A nova pessoa torna-se uma tela de projeção na qual você exibe inconscientemente as suas partes não realizadas: a sua sede de admiração, a sua necessidade de desafio intelectual, o seu desejo de se sentir desejado e não “em casa”.

Ele parece tão interessante não porque seja um génio, mas porque finalmente se permitiu ver em alguém os traços que há muito reprimiu em si ou que deixou de notar no seu parceiro. Não é amor, é o grito da sua identidade negligenciada.

Os psicólogos vêem estes episódios como um poderoso marcador de “fome emocional” numa relação primária. Se tem vivido numa parceria funcional durante anos, em que a comunicação se reduziu à discussão de contas e horários, a sua psique precisa de um abanão.

Ela está à procura de uma forma de se sentir viva, significativa e interessante novamente. E encontra-a da forma mais acessível, embora arriscada – uma explosão química de novidade.

Não se trata de um plano para destruir a família, mas sim de uma tentativa desesperada de auto-terapia, embora da forma errada. O maior erro nesta situação é render-se imediatamente ao impulso ou, pelo contrário, entrar num estado de histérico culpa e sofre em silêncio.

Ambas são destrutivas. A forma correta é utilizar esta energia como combustível para ter uma conversa honesta consigo próprio e com o seu parceiro.

Faça a si próprio as perguntas difíceis: “O que é que esta pessoa tem exatamente que me atrai tanto? Que parte de mim responde a isso?

Quando foi a última vez que senti o mesmo com o meu parceiro?”. As respostas serão as chaves para as portas escondidas do seu casamento.

Discutir isto com o seu parceiro requer uma coragem e um tato incríveis. Não deve falar sobre a paixão, mas sobre os sentimentos que ela despertou em si.

Não é “Conheci alguém”, mas “Ultimamente, tenho sentido falta de leveza e novidade nas nossas vidas, sinto que estamos presos numa rotina e isso assusta-me. Vamos mudar isso”.

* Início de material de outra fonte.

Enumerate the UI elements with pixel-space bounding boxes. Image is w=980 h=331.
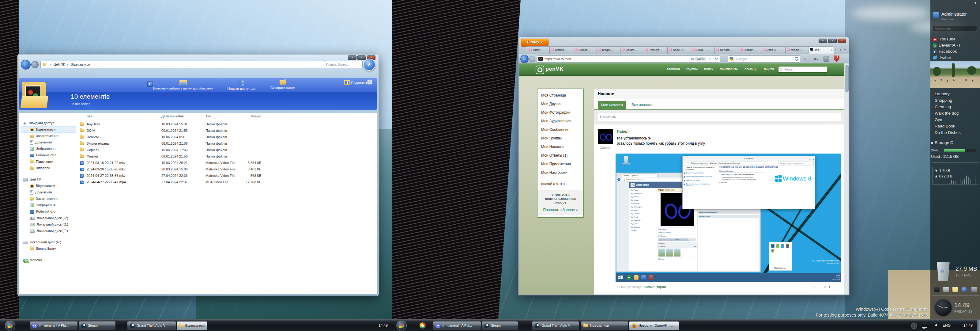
- sidebar-item[interactable]: Локальний диск (C:): [21, 215, 76, 221]
- todo-item[interactable]: Cleaning: [935, 104, 979, 110]
- tab-all-news[interactable]: Все новости: [632, 103, 652, 107]
- topup-link[interactable]: Пополнить баланс »: [539, 208, 582, 212]
- compose-input[interactable]: [598, 113, 841, 122]
- sidebar-item[interactable]: Підручники: [21, 158, 76, 165]
- toolbar-include-library-button[interactable]: Включити вибрану папку до бібліотеки: [146, 80, 220, 90]
- todo-item[interactable]: Do the Dishes: [935, 130, 979, 136]
- scrollbar-thumb[interactable]: [845, 65, 849, 92]
- menu-item[interactable]: Мои Настройки: [538, 168, 584, 177]
- chrome-icon[interactable]: [420, 322, 426, 329]
- nav-link[interactable]: пригласить: [720, 67, 738, 71]
- favorite-star-button[interactable]: ★: [363, 59, 375, 71]
- nav-link[interactable]: поиск: [704, 67, 713, 71]
- card-icon[interactable]: [943, 287, 949, 292]
- language-indicator[interactable]: ENG: [943, 320, 951, 331]
- toolbar-share-button[interactable]: Надати доступ до: [221, 80, 261, 90]
- taskbar-button[interactable]: Grand Theft Auto V: [532, 321, 579, 330]
- tab-close-icon[interactable]: x: [831, 46, 832, 53]
- breadcrumb[interactable]: ▸Цей ПК▸Відеозаписи: [40, 61, 329, 68]
- minimize-icon[interactable]: ▾: [819, 38, 827, 43]
- back-button[interactable]: ←: [520, 55, 528, 63]
- tray-expand-icon[interactable]: ▲: [911, 323, 917, 329]
- sidebar-item[interactable]: Локальний диск (E:): [21, 228, 76, 234]
- taskbar-button[interactable]: #—general | A Pla...: [29, 321, 78, 330]
- sidebar-item[interactable]: Документи: [21, 189, 76, 195]
- view-button[interactable]: Подання ▾: [344, 80, 367, 86]
- volume-tray-icon[interactable]: [935, 324, 937, 327]
- post-author-link[interactable]: Павел: [617, 130, 628, 134]
- quick-link[interactable]: DeviantART: [933, 42, 979, 48]
- file-row[interactable]: 2024-04-27 22-36-47.mp4 27.04.2024 22:37…: [78, 179, 375, 185]
- openvk-logo-icon[interactable]: [536, 66, 544, 74]
- browser-tab[interactable]: Helblin...: [526, 46, 550, 54]
- file-row[interactable]: Фільми 09.01.2024 21:56 Папка файлів: [78, 153, 375, 160]
- sidebar-group-network[interactable]: Мережа: [21, 257, 76, 263]
- taskbar-button[interactable]: Відеозаписи: [581, 321, 628, 330]
- sidebar-item[interactable]: Шпалери: [21, 165, 76, 171]
- sidebar-item[interactable]: Локальний диск (D:): [21, 221, 76, 228]
- sidebar-group-this-pc[interactable]: Цей ПК: [21, 176, 76, 183]
- file-row[interactable]: 2024-03-16 20-21-22.mkv 16.03.2024 20:21…: [78, 160, 375, 166]
- taskbar-button[interactable]: Steam: [481, 321, 518, 330]
- search-bar[interactable]: Google: [728, 56, 800, 62]
- sidebar-item[interactable]: Завантаження: [21, 133, 76, 139]
- column-header-name[interactable]: Ім'я: [87, 114, 92, 118]
- menu-item[interactable]: Мои Новости: [538, 142, 584, 151]
- network-tray-icon[interactable]: [922, 324, 928, 328]
- quick-link[interactable]: YouTube: [933, 36, 979, 42]
- zoom-level-badge[interactable]: 120%: [695, 57, 706, 61]
- show-desktop-button[interactable]: [977, 320, 980, 331]
- menu-item[interactable]: Мои Приложения: [538, 160, 584, 168]
- forward-button[interactable]: →: [529, 56, 535, 62]
- breadcrumb-root[interactable]: Цей ПК: [54, 62, 65, 66]
- taskbar-button[interactable]: Grand Theft Auto V: [127, 321, 176, 330]
- file-row[interactable]: RealVNC 18.06.2024 0:31 Папка файлів: [78, 134, 375, 141]
- sidebar-item[interactable]: Робочий стіл: [21, 152, 76, 158]
- sidebar-item[interactable]: Зображення: [21, 146, 76, 152]
- tab-scroll-right-icon[interactable]: ›: [835, 48, 836, 51]
- browser-tab[interactable]: Discotr...: [738, 46, 762, 54]
- browser-tab[interactable]: Station...: [549, 46, 574, 54]
- todo-item[interactable]: Gym: [935, 117, 979, 123]
- file-row[interactable]: DCIM 09.01.2024 21:56 Папка файлів: [78, 128, 375, 134]
- sidebar-item[interactable]: Відеозаписи: [21, 183, 76, 189]
- menu-item[interactable]: Мои Группы: [538, 134, 584, 142]
- wallet-icon[interactable]: [934, 287, 940, 292]
- maximize-icon[interactable]: ▴: [357, 56, 366, 60]
- search-icon[interactable]: [795, 57, 799, 61]
- forward-button[interactable]: →: [31, 61, 38, 68]
- browser-tab-active[interactable]: Нов... x: [808, 46, 834, 54]
- nav-link[interactable]: выйти: [764, 67, 774, 71]
- todo-item[interactable]: Shopping: [935, 97, 979, 104]
- home-icon[interactable]: ⌂: [804, 56, 807, 61]
- browser-tab[interactable]: Alex C...: [762, 46, 786, 54]
- quick-link[interactable]: Facebook: [933, 48, 979, 54]
- sidebar-item[interactable]: Робочий стіл: [21, 208, 76, 215]
- bookmarks-icon[interactable]: ★▾: [813, 56, 818, 61]
- menu-item[interactable]: Мои Ответы (1): [538, 151, 584, 160]
- reload-icon[interactable]: ↻: [715, 56, 718, 62]
- todo-item[interactable]: Read Book: [935, 123, 979, 130]
- help-icon[interactable]: [962, 287, 967, 292]
- minimize-icon[interactable]: ▾: [348, 56, 356, 60]
- file-row[interactable]: Серіали 15.04.2024 17:32 Папка файлів: [78, 147, 375, 153]
- pen-cup-icon[interactable]: [971, 287, 977, 292]
- file-row[interactable]: AnyDesk 10.03.2024 15:31 Папка файлів: [78, 121, 375, 128]
- avatar[interactable]: [598, 129, 613, 144]
- bookmark-star-icon[interactable]: ☆: [708, 56, 712, 62]
- tab-scroll-left-icon[interactable]: ‹: [520, 48, 521, 51]
- file-row[interactable]: 2024-03-20 15-06-20.mkv 20.03.2024 15:06…: [78, 166, 375, 173]
- breadcrumb-current[interactable]: Відеозаписи: [71, 62, 90, 66]
- browser-tab[interactable]: S3RL - ...: [691, 46, 715, 54]
- menu-item[interactable]: Моя Страница: [538, 91, 584, 100]
- menu-item[interactable]: Мои Аудиозаписи: [538, 117, 584, 125]
- menu-item[interactable]: Мои Друзья: [538, 100, 584, 108]
- browser-tab[interactable]: Mindle...: [785, 46, 810, 54]
- sticky-note-icon[interactable]: [953, 287, 958, 292]
- browser-tab[interactable]: Renard...: [714, 46, 739, 54]
- start-button[interactable]: [5, 321, 15, 331]
- search-input[interactable]: Пошук: Відео...: [324, 61, 363, 68]
- taskbar-button[interactable]: Новости - OpenVK - ...: [629, 321, 679, 330]
- maximize-icon[interactable]: ▴: [828, 38, 837, 43]
- taskbar-button[interactable]: Steam: [78, 321, 116, 330]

A conversa deixa de ser sobre o tema da potencial infidelidade e passa a ser sobre encontrar soluções em conjunto para a vossa crise comum. Muitas vezes, depois deste abanão e desta conversa honesta, o casal descobre que tem algo a salvar e espaço para crescer.

Uma explosão de paixão torna-se o catalisador que faz com que se lembrem porque é que um dia se amaram e comecem a investir nessas áreas esquecidas. Começam a namorar de novo, a aprender coisas novas, a namoriscar.

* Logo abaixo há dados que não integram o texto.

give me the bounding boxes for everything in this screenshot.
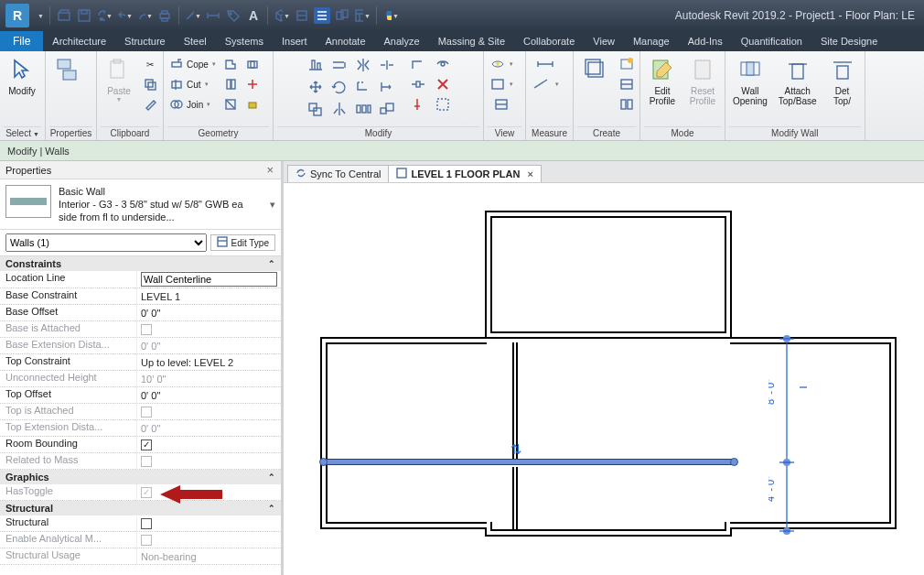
geom4-button[interactable] <box>243 55 262 73</box>
room-bounding-check[interactable] <box>141 439 152 450</box>
mirror-pick-button[interactable] <box>328 99 350 119</box>
undo-icon[interactable]: ▼ <box>116 7 133 24</box>
copy-clipboard-button[interactable] <box>141 75 159 93</box>
text-icon[interactable]: A <box>245 7 262 24</box>
create2-button[interactable] <box>618 75 636 93</box>
dimension-icon[interactable] <box>205 7 221 24</box>
open-icon[interactable] <box>56 7 72 24</box>
tab-view[interactable]: View <box>584 31 624 51</box>
attach-button[interactable]: Attach Top/Base <box>775 53 821 108</box>
align-button[interactable] <box>305 55 327 75</box>
base-constraint-value[interactable]: LEVEL 1 <box>137 288 281 304</box>
close-icon[interactable]: × <box>264 163 275 177</box>
wall-endpoint-left[interactable] <box>319 458 328 466</box>
python-icon[interactable]: ▼ <box>382 7 399 24</box>
tag-icon[interactable] <box>225 7 242 24</box>
chevron-down-icon[interactable]: ▾ <box>270 199 275 211</box>
rotate-button[interactable] <box>328 77 350 97</box>
tab-manage[interactable]: Manage <box>624 31 679 51</box>
tab-architecture[interactable]: Architecture <box>43 31 115 51</box>
geom3-button[interactable] <box>221 95 240 114</box>
type-properties-button[interactable] <box>49 53 86 114</box>
top-constraint-value[interactable]: Up to level: LEVEL 2 <box>137 354 281 370</box>
paste-button[interactable]: Paste ▼ <box>101 53 137 104</box>
close-views-icon[interactable] <box>334 7 350 24</box>
mirror-axis-button[interactable] <box>352 55 374 75</box>
top-offset-value[interactable]: 0' 0" <box>137 387 281 403</box>
create3-button[interactable] <box>618 95 636 114</box>
group-structural[interactable]: Structural⌃ <box>0 501 281 515</box>
delete-button[interactable] <box>433 75 453 93</box>
base-offset-value[interactable]: 0' 0" <box>137 305 281 320</box>
location-line-input[interactable] <box>141 272 277 287</box>
flip-control-icon[interactable]: ⇅ <box>510 441 522 458</box>
hide-button[interactable]: ▾ <box>488 55 515 73</box>
close-tab-icon[interactable]: × <box>527 168 532 179</box>
copy-button[interactable] <box>305 99 327 119</box>
temp-dimension[interactable]: 8' - 0" 4' - 0" <box>768 330 842 549</box>
measure-icon[interactable]: ▼ <box>185 7 201 24</box>
geom2-button[interactable] <box>221 75 240 93</box>
modify-button[interactable]: Modify <box>4 53 40 98</box>
override-button[interactable]: ▾ <box>488 75 515 93</box>
wall-opening-button[interactable]: Wall Opening <box>729 53 771 108</box>
structural-check[interactable] <box>141 518 152 529</box>
drawing-canvas[interactable]: ⇅ 8' - 0" 4' - 0" <box>284 183 924 575</box>
geom1-button[interactable] <box>221 55 240 73</box>
unpin-button[interactable] <box>433 55 453 73</box>
group-constraints[interactable]: Constraints⌃ <box>0 256 281 271</box>
move-button[interactable] <box>305 77 327 97</box>
tab-structure[interactable]: Structure <box>115 31 175 51</box>
extend-button[interactable] <box>376 77 398 97</box>
save-icon[interactable] <box>76 7 92 24</box>
file-tab[interactable]: File <box>0 31 43 51</box>
section-icon[interactable] <box>294 7 310 24</box>
split-button[interactable] <box>376 55 398 75</box>
scale-button[interactable] <box>376 99 398 119</box>
corner-trim-button[interactable] <box>407 55 429 73</box>
group-button[interactable] <box>433 95 453 114</box>
cope-button[interactable]: Cope▾ <box>167 55 218 73</box>
measure-button[interactable]: ▾ <box>530 75 561 93</box>
tab-collaborate[interactable]: Collaborate <box>514 31 584 51</box>
offset-button[interactable] <box>328 55 350 75</box>
tab-sitedesigner[interactable]: Site Designe <box>811 31 886 51</box>
redo-icon[interactable]: ▼ <box>136 7 153 24</box>
array-button[interactable] <box>352 99 374 119</box>
app-menu-dropdown[interactable]: ▼ <box>38 13 44 19</box>
tab-analyze[interactable]: Analyze <box>375 31 429 51</box>
tab-quantification[interactable]: Quantification <box>732 31 811 51</box>
group-graphics[interactable]: Graphics⌃ <box>0 470 281 484</box>
create-similar-button[interactable] <box>577 53 614 88</box>
create1-button[interactable] <box>618 55 636 73</box>
sync-icon[interactable]: ▼ <box>96 7 113 24</box>
floorplan-tab[interactable]: LEVEL 1 FLOOR PLAN × <box>388 165 541 182</box>
thin-lines-icon[interactable] <box>314 7 330 24</box>
sync-tab[interactable]: Sync To Central <box>287 165 389 182</box>
geom5-button[interactable] <box>243 75 262 93</box>
detach-button[interactable]: Det Top/ <box>824 53 861 108</box>
edit-type-button[interactable]: Edit Type <box>210 234 275 251</box>
displace-button[interactable] <box>491 95 511 114</box>
type-selector[interactable]: Basic Wall Interior - G3 - 3 5/8" stud w… <box>0 179 281 230</box>
tab-annotate[interactable]: Annotate <box>316 31 374 51</box>
tab-systems[interactable]: Systems <box>216 31 273 51</box>
pin-button[interactable] <box>407 95 429 114</box>
revit-logo-icon[interactable]: R <box>5 4 29 27</box>
geom6-button[interactable] <box>243 95 262 114</box>
wall-endpoint-right[interactable] <box>730 458 738 466</box>
cut-clipboard-button[interactable]: ✂ <box>141 55 159 73</box>
matchtype-button[interactable] <box>141 95 159 114</box>
tab-insert[interactable]: Insert <box>273 31 317 51</box>
print-icon[interactable] <box>156 7 173 24</box>
aligned-dim-button[interactable] <box>533 55 557 73</box>
tab-massing[interactable]: Massing & Site <box>429 31 514 51</box>
cut-geom-button[interactable]: Cut▾ <box>167 75 218 93</box>
tab-addins[interactable]: Add-Ins <box>679 31 732 51</box>
tab-steel[interactable]: Steel <box>175 31 216 51</box>
edit-profile-button[interactable]: Edit Profile <box>644 53 681 108</box>
trim-button[interactable] <box>352 77 374 97</box>
split-gap-button[interactable] <box>407 75 429 93</box>
join-button[interactable]: Join▾ <box>167 95 218 114</box>
default3d-icon[interactable]: ▼ <box>274 7 290 24</box>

Não se foge do problema, mas juntos transformam-no num ponto de crescimento. Também pode acontecer o contrário: depois de se ter apercebido da natureza da sua paixão, percebe que o seu parceiro atual não pode satisfazer essas necessidades, nem nunca poderá.

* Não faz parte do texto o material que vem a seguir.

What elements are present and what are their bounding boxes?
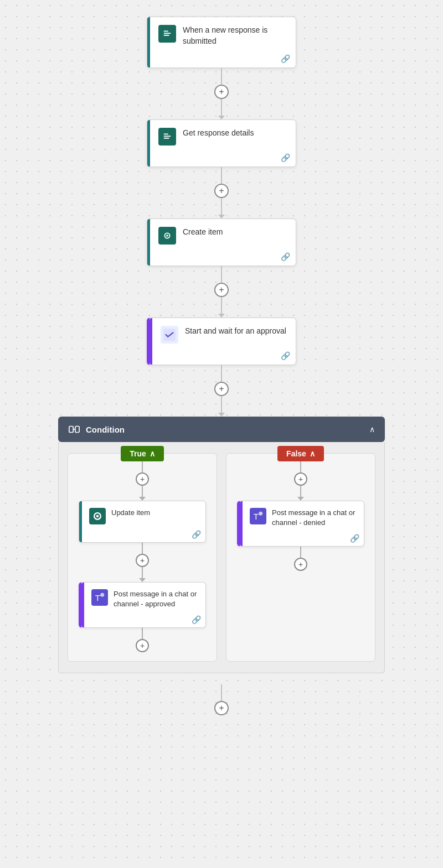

Nesse caso, não se trata de uma crise, mas de uma indicação clara, ainda que dolorosa, de que os vossos caminhos divergiram. Não se separam por causa de uma paixão passageira, mas porque viram nela um espelho que reflectia uma verdade há muito esperada.

Seja como for, não é um crime ter um interesse. Faz parte da natureza humana. É um crime esconder cobardemente a cabeça na areia ou destruir sem pensar tudo o que nos rodeia sem tentar compreender a mensagem.

O amor forte e maduro não tem medo de tais testes. Utiliza-os como uma razão não para romper, mas para renegociar o contrato – em termos novos, mais honestos e informados.

No final, se a vossa união conseguir resistir à tentação de ver a outra pessoa não como uma ameaça, mas como um espelho, só se tornará mais forte. Porque não se baseará num hábito cego, mas em escolhas diárias e conscientes.